In the fall, we will wrap up this project (we hope!) and extend our methodology to other concepts, such as diversity, excellence, and sustainability. These concepts may be talked about the same by male and female employees, so our analyses will include not just gender but also employee age, job/role in the firm, and the nature of the firms employees work in (size, location, public/private ownership, etc.) We will also expand beyond the tech sector to other sectors of the US economy: consumer products, business services, manufacturing, health, finance, and government.
2) Work-Family Balance
Balancing work and life outside work, especially family obligations, is a challenge for many employees, with bosses and coworkers sending email and slack messages around the clock and expecting quick responses, work assigned with short deadlines that often require working extra hours or over the weekend. Work-family conflict stresses employees, hampering their performance and their physical health. It forces many employees to leave and find jobs elsewhere. It has especially negative effects on female employees because women do more domestic labor than men.
We are using dictionary methods and statistical analysis to determine which employees, in which firms are more likely to bring up work-family balance (or conflict) when they describe their jobs and workplaces. We are also analyzing how employees feel about work-family balance (positive, negative, and neutral), and predicting which employees in which firms express more positive or negative sentiment about it.

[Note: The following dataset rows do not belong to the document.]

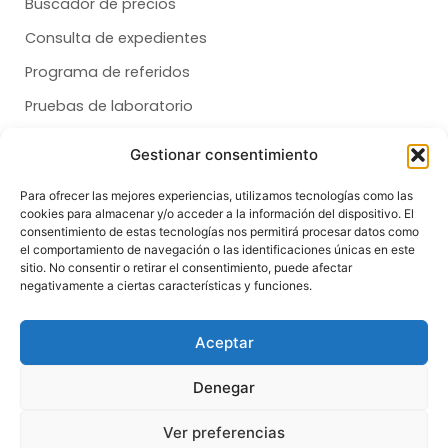
Buscador de precios
Consulta de expedientes
Programa de referidos
Pruebas de laboratorio
Quiero afiliarme
Gestionar consentimiento
Para ofrecer las mejores experiencias, utilizamos tecnologías como las
Membresías
cookies para almacenar y/o acceder a la información del dispositivo. El
consentimiento de estas tecnologías nos permitirá procesar datos como
Dental
el comportamiento de navegación o las identificaciones únicas en este
Salud
sitio. No consentir o retirar el consentimiento, puede afectar
negativamente a ciertas características y funciones.
Síganos
F
T
I
Aceptar
a
i
n
c
k
s
e
t
t
Denegar
b
o
a
o
k
g
© Copyright 2026 | All Rights Reserved
o
r
Ver preferencias
k
a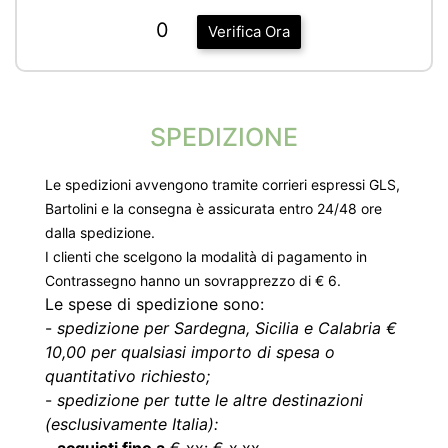
0
Verifica Ora
SPEDIZIONE
Le spedizioni avvengono tramite corrieri espressi GLS,
Bartolini e la consegna è assicurata entro 24/48 ore
dalla spedizione.
I clienti che scelgono la modalità di pagamento in
Contrassegno hanno un sovrapprezzo di € 6.
Le spese di spedizione sono:
-
spedizione per Sardegna, Sicilia e Calabria €
10,00 per qualsiasi importo di spesa o
quantitativo richiesto;
-
spedizione per tutte le altre destinazioni
(esclusivamente Italia):
-
acquisti fino a
€ xx: € x,xx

Role: We are looking for apprentices to work closely with Professor Haveman and PhD students Will Rathje and Jasmine Sanders, with weekly meetings, either in person or on zoom. (1) Some apprentices will join ongoing work on gender in employee discourse. (2) Others will join ongoing work on work-family balance.
The work will entail writing clean, well-documented scripts in Python/Jupyter notebooks to clean data, produce descriptive/exploratory statistics, conduct multivariate analyses, and visualize results. Documentation is critical to ensure that others -- your future selves, Professor Haveman, and others -- can fully comprehend what you have done and why. The work will also require students to LOOK at data, to validate analytical methods and make sure they are capturing what we intend.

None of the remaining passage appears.